Earthquakes of magnitude 7.6 and 6.1 struck Papua New Guinea and Indonesia on Sunday.
In Papua New Guinea, the quake hit at 6.46am around 67km east of Kainantu, a sparesly populated area, killing at least three, reported the Associated Press.
The earthquake depth was registered at around 50-60km.
Those killed in the Pacific nation died in a landslide in the gold-mining town of Wau, the agency reported, citing Morobe provincial disaster director Charley Masange.
Other people were injured by falling structures or debris and there was damage to some health centres, homes, rural roads and highways, he said, adding it could take some time to assess the full extent of injuries and damage.

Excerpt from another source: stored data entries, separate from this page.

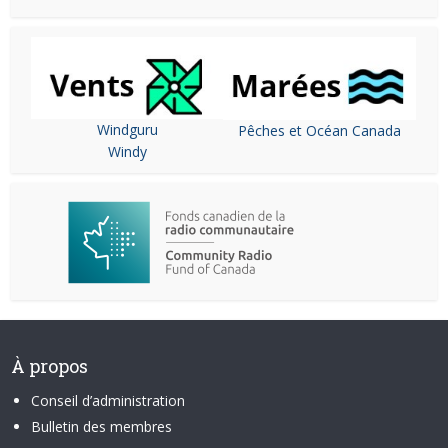
Windguru
Pêches et Océan Canada
Windy
À propos
Conseil d’administration
Bulletin des membres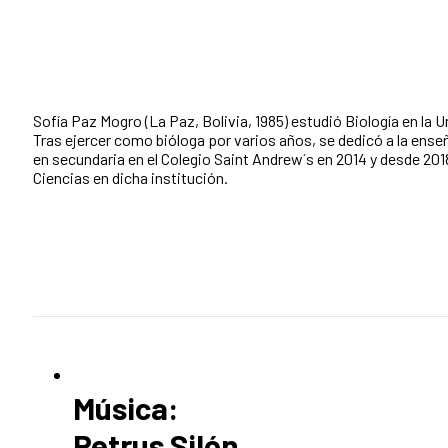
Sofía Paz Mogro (La Paz, Bolivia, 1985) estudió Biología en la 
Tras ejercer como bióloga por varios años, se dedicó a la ens
en secundaria en el Colegio Saint Andrew´s en 2014 y desde 201
Ciencias en dicha institución.
Música:
Petrus Silón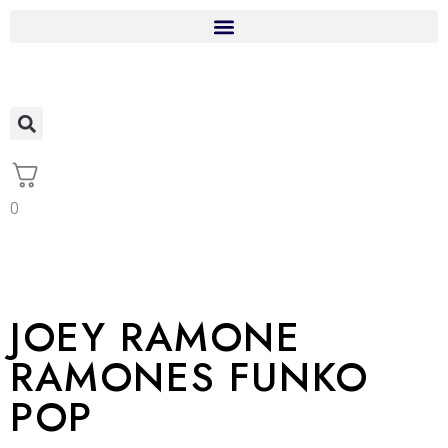
0
JOEY RAMONE
RAMONES FUNKO
POP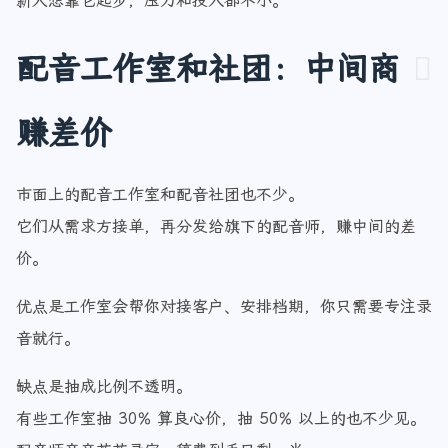
新人想靠它起步，压力和投入都不小。
配音工作室和社团：中间商
赚差价
市面上的配音工作室和配音社团也不少。
它们从需求方接单，再分发给旗下的配音师，赚中间的差
价。
优点是工作室会帮你对接客户、安排档期，你只需要专注录
音就行。
缺点是抽成比例不透明。
有些工作室抽 30% 算良心价，抽 50% 以上的也不少见。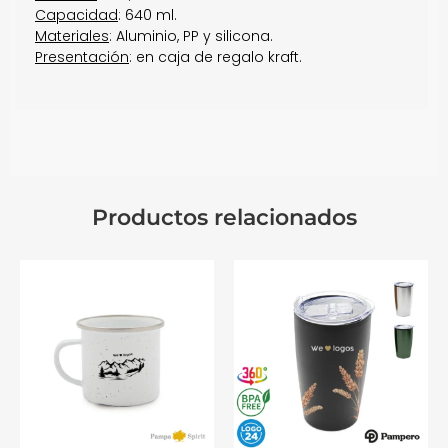
Capacidad
: 640 ml.
Materiales
: Aluminio, PP y silicona.
Presentación
: en caja de regalo kraft.
Productos relacionados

Indonesia’s Mentawai Island, located off the western coast of Sumatra island, recorded a quake with a depth of 40km.
The extent of the damage is unclear at the moment. No casualties have so far been reported from the quake in Indonesia.
The US tsunami warning system issued a warning, but later added that the threat had passed. There was no immediate tsunami threat to Australia, said the Bureau of Meteorology.
The latest tremors come a day after a series of strong inland earthquakes had shaken Indonesia’s West Papua province with at least four between 6.2 and 5.5 magnitudes recorded on Saturday.
Located on the eastern half of the island of New Guinea to the east of Indonesia and north of eastern Australia, Papua New Guinea sits on the Pacific Ring of Fire, the arc of seismic faults around the Pacific Ocean where much of the world’s earthquakes and volcanic activity occurs.
Describing the tremors, Renagi Ravu, a Papua New Guinea resident said he was meeting two colleagues in the morning when the quake struck.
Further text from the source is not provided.